Segundo labor do Amadeu: foi fazer jogo de bicho, na época não era contravenção o jogo era legalizado, além do Amadeu também fizeram jogo os seus irmãos: Urides, o Lauzinho e o Manoel; esse o Manézinho além de fazer o jogo ainda enrolava os incaltos, tinha um casal de velhinho que ele os induzia a jogar em todos os bichos contando apenas um sonho – que ele nem havia sonhado – e fazia a interpretação e dizia: “só se é o cachorro” a velinha dizia atocha no cachorro, depois ele dizia acho que esse sonho é para o burro! Então atocha no burro e assim eles jogavam nos vinte e cinco bichos. Certa vez, um caboclo da Macambira: Barra do Sotério, Volta do Rio ou Melancia, fazia feira em São Benedito, seu caminho era: Várzea dos Espinhos, Descoberta, Morrinhos e Campo da Cruz, hoje Inhuçu. Esse abestado saía jogando onde encontrasse um cambista: uma vez ele jogou na caderneta do Amadeu em um bicho e em Campo da Cruz noutro, ganhou no de Campo da Cruz e cismou que fora na caderneta do Amadeu. Era um cara estúpido e queria que o Amadeu lhe pagasse, por maior que fossem os argumentos do Amadeu, não só ele não se convencia como passou a ameaça-lo inclusive com uma faca. Amadeu era uma criança e ele um adulto e armado, a inteligência do Amadeu lhe aconselhou resolver de outra maneira, o convidou que lhe acompanhasse até a casa de seu pai que esse o resolveria. Ao passar na frente de uma bodega de um amigo da família Lucinda, esse viu aquele estranho segurando o Amadeu pelo braço e perguntou o que estava acontecendo, quando lhe contaram a estória o bodegueiro disse para o tal caboclo: se você entrar no reduto dos Lucinda ameaçando esse menino você não sai do outro lado. “Você não tem amor à vida não?” E disse para tal sujeito: esse garoto eu o conheço, assim como sua família, eu não mentiria para você, vá sua viagem e na volta passe aqui que eu vou resolver esse problema. O sujeito realmente havia ganhado más, numa caderneta lá do Inhuçu.

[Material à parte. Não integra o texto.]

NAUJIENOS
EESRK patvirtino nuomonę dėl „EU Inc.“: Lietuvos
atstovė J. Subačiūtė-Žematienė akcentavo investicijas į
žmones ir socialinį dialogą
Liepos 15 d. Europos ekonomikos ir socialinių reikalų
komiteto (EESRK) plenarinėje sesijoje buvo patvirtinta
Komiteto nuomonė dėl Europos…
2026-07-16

Amadeu depois foi empregado nessa mesma bodega; que além de bodega também era bar e bilhar. Com o tempo o dono da tal bodega comprou um quiosque no Abrigo Central, na Praça do Ferreira em Fortaleza e mudou-se com a família para a Capital. Deu um balanço e entregou o negócio ao Amadeu que era um adolescente entre treze e quatorze anos e sem nem uma experiência de negócio; o apresentou á dois atacadistas de São Benedito, onde ele compraria: arroz, café, açúcar, querosene, sabão, cigarros e fósforos.
Acontece que geminado com o tal estabelecimento era a residência onde ficou morando um irmão e um cunhado do proprietário e tinha uma porta interna ligando as duas casas; nada de mais se não fosse um detalhe: esse cunhado dele era ladrão. (Esteve preso aqui no Rio de Janeiro, tempos depois)
O Amadeu ao fechar a loja ia dormir na casa de seus pais e o tal sujeito tinha livre circulação. O resultado foi que um ano e meio depois o proprietário veio para receber seu negócio e foram dar balanço havia um prejuízo de um conto e quinhentos mil réis. Estavam presentes nesse balanço o proprietário, Amadeu e seu pai; (Antônio Lucinda).
Amadeu ficou louco, afinal não havia comprado uma camisa ou um par de sapatos e as refeições eram feitas na casa de seu pai. Trabalhara um ano e meio de graça e ainda saíra com uma dívida considerável. Seu Antônio Lucinda se ofereceu para pagar o prejuízo, disse eu vendo algumas braças de terra e pago.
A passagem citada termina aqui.